Cue next story: a student of mine was (and still is) part of a collaboration where we were doing bioinformatic analysis of genome-scale disease data. The other professor had funding and generated the data, which was basically sequencing RNA from an affected organ. There literally was no specific hypothesis other than "let's go see how this disease is affecting the spleen transcriptional response." This was then given to my student, who happily pounded away at the data for a few months (making many more trenchant observations about mRNAseq than about the disease, but nonetheless making progress). It came time for his committee meeting, and his committee insisted that he present a hypothesis. He cast about for a while, and finally come up with "there will be a differential transcriptional response to this disease in the spleen." This was nearly disastrous, of course, because it's simply not very specific! Sure, it's a hypothesis, and it's almost certainly true, but it's not specific enough to be useful. So my student nearly failed his committee meeting (note that I was a young(er) prof at this point, and hadn't seen this coming; my fault!) Why am I telling this story, though? Because my collaborator, who had generated the data in a hypothesis free manner, was a member of the committee, and was very disturbed by my student's lack of a hypothesis. Why? Because it was considered very important that our students be doing hypothesis driven science, even though neither he nor I had directed the project that way!

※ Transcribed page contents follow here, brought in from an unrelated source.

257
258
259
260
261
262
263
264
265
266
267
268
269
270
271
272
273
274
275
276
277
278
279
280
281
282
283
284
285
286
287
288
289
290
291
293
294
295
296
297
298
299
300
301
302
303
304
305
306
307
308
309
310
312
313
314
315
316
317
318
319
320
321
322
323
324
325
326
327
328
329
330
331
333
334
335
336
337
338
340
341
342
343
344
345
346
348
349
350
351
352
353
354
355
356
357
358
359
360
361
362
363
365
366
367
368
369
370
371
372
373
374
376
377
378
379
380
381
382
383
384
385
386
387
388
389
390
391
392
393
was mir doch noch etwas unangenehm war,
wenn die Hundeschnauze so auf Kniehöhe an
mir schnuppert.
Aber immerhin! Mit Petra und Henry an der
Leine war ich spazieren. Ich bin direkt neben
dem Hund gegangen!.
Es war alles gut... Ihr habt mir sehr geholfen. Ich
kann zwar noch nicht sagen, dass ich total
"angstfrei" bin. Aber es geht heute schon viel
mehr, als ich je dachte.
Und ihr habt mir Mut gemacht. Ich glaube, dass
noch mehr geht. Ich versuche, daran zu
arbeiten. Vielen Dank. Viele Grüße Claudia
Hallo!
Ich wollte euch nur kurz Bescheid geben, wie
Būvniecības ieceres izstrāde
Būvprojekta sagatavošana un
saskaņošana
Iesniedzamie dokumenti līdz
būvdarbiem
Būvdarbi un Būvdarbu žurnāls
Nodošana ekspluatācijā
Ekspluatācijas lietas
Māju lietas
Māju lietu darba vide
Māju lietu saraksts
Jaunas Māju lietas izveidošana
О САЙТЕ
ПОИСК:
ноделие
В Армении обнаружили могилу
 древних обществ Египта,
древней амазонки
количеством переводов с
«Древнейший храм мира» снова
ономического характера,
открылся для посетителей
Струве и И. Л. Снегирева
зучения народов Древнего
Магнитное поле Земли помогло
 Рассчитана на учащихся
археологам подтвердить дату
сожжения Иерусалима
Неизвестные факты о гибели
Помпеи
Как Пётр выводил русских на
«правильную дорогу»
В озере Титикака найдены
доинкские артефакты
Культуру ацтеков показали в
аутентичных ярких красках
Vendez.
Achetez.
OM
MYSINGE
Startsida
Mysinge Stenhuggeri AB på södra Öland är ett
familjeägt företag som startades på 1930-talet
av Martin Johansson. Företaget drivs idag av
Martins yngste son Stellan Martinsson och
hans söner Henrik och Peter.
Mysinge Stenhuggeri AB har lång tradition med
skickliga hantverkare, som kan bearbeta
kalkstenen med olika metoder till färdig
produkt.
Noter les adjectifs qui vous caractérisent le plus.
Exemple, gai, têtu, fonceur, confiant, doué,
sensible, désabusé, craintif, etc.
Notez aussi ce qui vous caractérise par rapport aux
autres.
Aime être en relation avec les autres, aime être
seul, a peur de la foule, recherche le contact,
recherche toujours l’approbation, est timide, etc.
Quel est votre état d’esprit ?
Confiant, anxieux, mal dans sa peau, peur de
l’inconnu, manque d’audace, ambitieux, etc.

Before I continue on to draw a lesson from this, let me say: I'm not anti-hypothesis in any way. The student is, eventually, going to have to develop a hyp, or he isn't going to get his PhD; he knows that, and I know that. But we were still working on generating hypotheses from the data, and didn't have them ready at hand; developing the hypotheses was actually the first, very significant component of the project. Another point is that the committee was completely unprepared for this. And a third was that the guy who generated the data was so wedded to this hypothesis-driven approach that he basically ended up being hypocritical -- which I point out to him regularly :). (Another component that actually played a smaller part than I'd feared was the computational nature of the research: a certain subset of molecular biologists will vehemently deny that useful work can be done without a pipette man in hand. This either leads to ineffective one-handed typing in bioinformatics, or vociferous arguments among professors -- neither good for committee meetings.)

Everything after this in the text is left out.